▶ [EXERCISE DATA]:
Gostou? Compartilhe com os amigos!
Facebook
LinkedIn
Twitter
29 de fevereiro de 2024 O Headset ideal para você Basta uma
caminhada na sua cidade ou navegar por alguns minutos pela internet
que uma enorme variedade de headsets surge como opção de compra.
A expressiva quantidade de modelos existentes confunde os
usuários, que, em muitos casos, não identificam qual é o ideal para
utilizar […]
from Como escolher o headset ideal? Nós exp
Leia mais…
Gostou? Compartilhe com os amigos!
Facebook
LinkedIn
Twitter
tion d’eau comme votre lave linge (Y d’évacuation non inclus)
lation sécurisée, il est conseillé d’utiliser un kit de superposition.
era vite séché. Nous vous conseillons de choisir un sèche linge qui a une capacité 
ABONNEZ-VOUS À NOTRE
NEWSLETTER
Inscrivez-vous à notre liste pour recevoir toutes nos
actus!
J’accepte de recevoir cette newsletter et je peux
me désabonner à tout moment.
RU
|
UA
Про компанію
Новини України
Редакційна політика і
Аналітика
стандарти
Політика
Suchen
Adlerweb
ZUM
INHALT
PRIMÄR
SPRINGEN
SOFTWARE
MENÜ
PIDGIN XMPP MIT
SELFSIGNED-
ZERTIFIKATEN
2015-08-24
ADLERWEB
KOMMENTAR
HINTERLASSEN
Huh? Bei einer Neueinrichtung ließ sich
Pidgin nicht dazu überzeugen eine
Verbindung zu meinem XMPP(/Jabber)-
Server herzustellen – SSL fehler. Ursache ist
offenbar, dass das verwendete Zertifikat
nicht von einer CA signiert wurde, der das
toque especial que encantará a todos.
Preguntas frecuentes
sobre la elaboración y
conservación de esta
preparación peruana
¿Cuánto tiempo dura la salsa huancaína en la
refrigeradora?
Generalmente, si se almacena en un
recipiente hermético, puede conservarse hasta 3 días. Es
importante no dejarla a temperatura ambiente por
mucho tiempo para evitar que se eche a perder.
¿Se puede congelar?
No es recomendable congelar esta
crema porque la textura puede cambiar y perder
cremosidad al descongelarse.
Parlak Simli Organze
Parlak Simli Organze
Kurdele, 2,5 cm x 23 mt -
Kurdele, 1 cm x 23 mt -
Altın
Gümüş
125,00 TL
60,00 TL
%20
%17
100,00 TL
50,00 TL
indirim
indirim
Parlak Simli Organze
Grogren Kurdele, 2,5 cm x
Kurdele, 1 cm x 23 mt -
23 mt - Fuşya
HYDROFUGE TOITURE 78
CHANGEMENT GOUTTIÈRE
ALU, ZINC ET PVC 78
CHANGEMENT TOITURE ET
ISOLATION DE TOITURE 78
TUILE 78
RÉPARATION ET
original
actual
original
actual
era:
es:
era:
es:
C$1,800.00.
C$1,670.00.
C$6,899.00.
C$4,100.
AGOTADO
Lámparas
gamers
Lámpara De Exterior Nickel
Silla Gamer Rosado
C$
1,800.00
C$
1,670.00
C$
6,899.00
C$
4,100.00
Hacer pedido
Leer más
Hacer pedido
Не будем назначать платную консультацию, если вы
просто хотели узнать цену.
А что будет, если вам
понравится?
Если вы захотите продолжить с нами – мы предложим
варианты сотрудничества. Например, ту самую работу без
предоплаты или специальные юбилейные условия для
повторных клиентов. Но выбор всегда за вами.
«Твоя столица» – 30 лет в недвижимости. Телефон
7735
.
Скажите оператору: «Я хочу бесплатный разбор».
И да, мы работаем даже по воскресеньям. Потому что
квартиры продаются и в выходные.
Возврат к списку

▶ [WHAT IS BEING ASKED]: A word-for-word copy of the full listing is required.

▶ [FINAL ANSWER]:
Gostou? Compartilhe com os amigos!
Facebook
LinkedIn
Twitter
29 de fevereiro de 2024 O Headset ideal para você Basta uma
caminhada na sua cidade ou navegar por alguns minutos pela internet
que uma enorme variedade de headsets surge como opção de compra.
A expressiva quantidade de modelos existentes confunde os
usuários, que, em muitos casos, não identificam qual é o ideal para
utilizar […]
from Como escolher o headset ideal? Nós exp
Leia mais…
Gostou? Compartilhe com os amigos!
Facebook
LinkedIn
Twitter
tion d’eau comme votre lave linge (Y d’évacuation non inclus)
lation sécurisée, il est conseillé d’utiliser un kit de superposition.
era vite séché. Nous vous conseillons de choisir un sèche linge qui a une capacité 
ABONNEZ-VOUS À NOTRE
NEWSLETTER
Inscrivez-vous à notre liste pour recevoir toutes nos
actus!
J’accepte de recevoir cette newsletter et je peux
me désabonner à tout moment.
RU
|
UA
Про компанію
Новини України
Редакційна політика і
Аналітика
стандарти
Політика
Suchen
Adlerweb
ZUM
INHALT
PRIMÄR
SPRINGEN
SOFTWARE
MENÜ
PIDGIN XMPP MIT
SELFSIGNED-
ZERTIFIKATEN
2015-08-24
ADLERWEB
KOMMENTAR
HINTERLASSEN
Huh? Bei einer Neueinrichtung ließ sich
Pidgin nicht dazu überzeugen eine
Verbindung zu meinem XMPP(/Jabber)-
Server herzustellen – SSL fehler. Ursache ist
offenbar, dass das verwendete Zertifikat
nicht von einer CA signiert wurde, der das
toque especial que encantará a todos.
Preguntas frecuentes
sobre la elaboración y
conservación de esta
preparación peruana
¿Cuánto tiempo dura la salsa huancaína en la
refrigeradora?
Generalmente, si se almacena en un
recipiente hermético, puede conservarse hasta 3 días. Es
importante no dejarla a temperatura ambiente por
mucho tiempo para evitar que se eche a perder.
¿Se puede congelar?
No es recomendable congelar esta
crema porque la textura puede cambiar y perder
cremosidad al descongelarse.
Parlak Simli Organze
Parlak Simli Organze
Kurdele, 2,5 cm x 23 mt -
Kurdele, 1 cm x 23 mt -
Altın
Gümüş
125,00 TL
60,00 TL
%20
%17
100,00 TL
50,00 TL
indirim
indirim
Parlak Simli Organze
Grogren Kurdele, 2,5 cm x
Kurdele, 1 cm x 23 mt -
23 mt - Fuşya
HYDROFUGE TOITURE 78
CHANGEMENT GOUTTIÈRE
ALU, ZINC ET PVC 78
CHANGEMENT TOITURE ET
ISOLATION DE TOITURE 78
TUILE 78
RÉPARATION ET
original
actual
original
actual
era:
es:
era:
es:
C$1,800.00.
C$1,670.00.
C$6,899.00.
C$4,100.
AGOTADO
Lámparas
gamers
Lámpara De Exterior Nickel
Silla Gamer Rosado
C$
1,800.00
C$
1,670.00
C$
6,899.00
C$
4,100.00
Hacer pedido
Leer más
Hacer pedido
Не будем назначать платную консультацию, если вы
просто хотели узнать цену.
А что будет, если вам
понравится?
Если вы захотите продолжить с нами – мы предложим
варианты сотрудничества. Например, ту самую работу без
предоплаты или специальные юбилейные условия для
повторных клиентов. Но выбор всегда за вами.
«Твоя столица» – 30 лет в недвижимости. Телефон
7735
.
Скажите оператору: «Я хочу бесплатный разбор».
И да, мы работаем даже по воскресеньям. Потому что
квартиры продаются и в выходные.
Возврат к списку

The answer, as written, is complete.